**Given records:**
######
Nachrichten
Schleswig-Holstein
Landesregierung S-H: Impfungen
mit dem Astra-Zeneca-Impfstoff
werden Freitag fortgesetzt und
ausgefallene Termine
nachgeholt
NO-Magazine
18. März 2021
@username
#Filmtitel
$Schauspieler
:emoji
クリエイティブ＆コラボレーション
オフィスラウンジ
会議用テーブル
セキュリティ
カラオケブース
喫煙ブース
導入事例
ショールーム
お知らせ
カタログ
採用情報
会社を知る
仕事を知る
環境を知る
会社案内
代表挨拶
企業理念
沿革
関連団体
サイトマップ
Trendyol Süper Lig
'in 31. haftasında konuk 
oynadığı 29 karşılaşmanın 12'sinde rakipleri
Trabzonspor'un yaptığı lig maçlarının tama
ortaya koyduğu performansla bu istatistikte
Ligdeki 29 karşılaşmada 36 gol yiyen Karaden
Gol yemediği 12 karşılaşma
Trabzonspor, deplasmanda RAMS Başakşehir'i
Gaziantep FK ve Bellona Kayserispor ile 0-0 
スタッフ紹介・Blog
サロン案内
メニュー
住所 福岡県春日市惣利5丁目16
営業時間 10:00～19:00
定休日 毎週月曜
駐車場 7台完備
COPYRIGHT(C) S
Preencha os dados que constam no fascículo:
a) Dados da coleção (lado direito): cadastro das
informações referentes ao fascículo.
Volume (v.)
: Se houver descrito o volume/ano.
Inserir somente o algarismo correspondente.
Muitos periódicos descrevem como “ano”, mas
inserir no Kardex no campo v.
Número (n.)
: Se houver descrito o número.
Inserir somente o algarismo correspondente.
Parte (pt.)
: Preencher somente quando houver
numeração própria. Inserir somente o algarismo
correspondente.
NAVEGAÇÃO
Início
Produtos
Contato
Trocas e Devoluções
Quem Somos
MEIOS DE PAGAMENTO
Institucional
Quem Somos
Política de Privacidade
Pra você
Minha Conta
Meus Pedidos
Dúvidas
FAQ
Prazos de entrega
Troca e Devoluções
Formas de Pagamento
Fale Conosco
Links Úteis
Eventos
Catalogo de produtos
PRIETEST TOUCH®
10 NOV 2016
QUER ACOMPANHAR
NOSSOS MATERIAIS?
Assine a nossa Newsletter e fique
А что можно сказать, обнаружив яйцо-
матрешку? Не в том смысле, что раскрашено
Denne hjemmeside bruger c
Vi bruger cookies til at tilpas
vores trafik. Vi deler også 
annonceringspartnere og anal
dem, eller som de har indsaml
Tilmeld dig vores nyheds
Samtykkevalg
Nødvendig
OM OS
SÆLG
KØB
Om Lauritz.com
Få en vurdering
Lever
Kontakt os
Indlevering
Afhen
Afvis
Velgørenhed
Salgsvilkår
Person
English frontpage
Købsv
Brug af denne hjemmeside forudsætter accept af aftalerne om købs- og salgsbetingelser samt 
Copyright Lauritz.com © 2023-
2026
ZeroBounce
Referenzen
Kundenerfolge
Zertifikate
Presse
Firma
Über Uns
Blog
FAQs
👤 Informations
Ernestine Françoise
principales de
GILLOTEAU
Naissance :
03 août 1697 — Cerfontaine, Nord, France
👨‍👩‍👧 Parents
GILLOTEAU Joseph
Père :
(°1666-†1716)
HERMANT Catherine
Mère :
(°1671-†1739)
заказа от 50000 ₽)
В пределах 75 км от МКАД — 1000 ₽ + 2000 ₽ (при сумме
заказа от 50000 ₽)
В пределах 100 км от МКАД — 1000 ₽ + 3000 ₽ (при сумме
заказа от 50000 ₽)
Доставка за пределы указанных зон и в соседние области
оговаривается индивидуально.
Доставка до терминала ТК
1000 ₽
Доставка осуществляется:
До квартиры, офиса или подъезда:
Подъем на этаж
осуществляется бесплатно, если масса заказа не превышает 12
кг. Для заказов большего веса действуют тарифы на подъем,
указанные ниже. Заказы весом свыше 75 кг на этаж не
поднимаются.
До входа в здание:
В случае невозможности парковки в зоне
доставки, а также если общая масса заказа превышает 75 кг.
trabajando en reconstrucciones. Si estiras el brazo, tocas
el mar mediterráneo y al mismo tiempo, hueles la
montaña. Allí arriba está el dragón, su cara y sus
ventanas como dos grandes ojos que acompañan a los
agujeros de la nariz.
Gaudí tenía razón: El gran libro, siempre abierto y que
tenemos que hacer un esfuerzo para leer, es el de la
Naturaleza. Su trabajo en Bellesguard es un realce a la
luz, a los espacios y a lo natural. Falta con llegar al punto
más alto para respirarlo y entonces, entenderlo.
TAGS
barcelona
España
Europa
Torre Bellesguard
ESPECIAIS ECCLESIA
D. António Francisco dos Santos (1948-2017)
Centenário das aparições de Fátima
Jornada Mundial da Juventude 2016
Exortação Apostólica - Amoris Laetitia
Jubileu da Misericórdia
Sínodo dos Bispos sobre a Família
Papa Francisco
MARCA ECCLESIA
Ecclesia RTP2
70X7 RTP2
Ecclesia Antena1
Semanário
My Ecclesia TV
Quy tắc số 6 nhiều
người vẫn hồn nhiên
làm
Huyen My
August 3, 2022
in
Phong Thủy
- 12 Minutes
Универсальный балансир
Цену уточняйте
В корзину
######
**Problem statement:** Identify the lines in the entries above that contain "hjemmeside", then copy them out.

**Answer to this exercise:**
Denne hjemmeside bruger c
Brug af denne hjemmeside forudsætter accept af aftalerne om købs- og salgsbetingelser samt 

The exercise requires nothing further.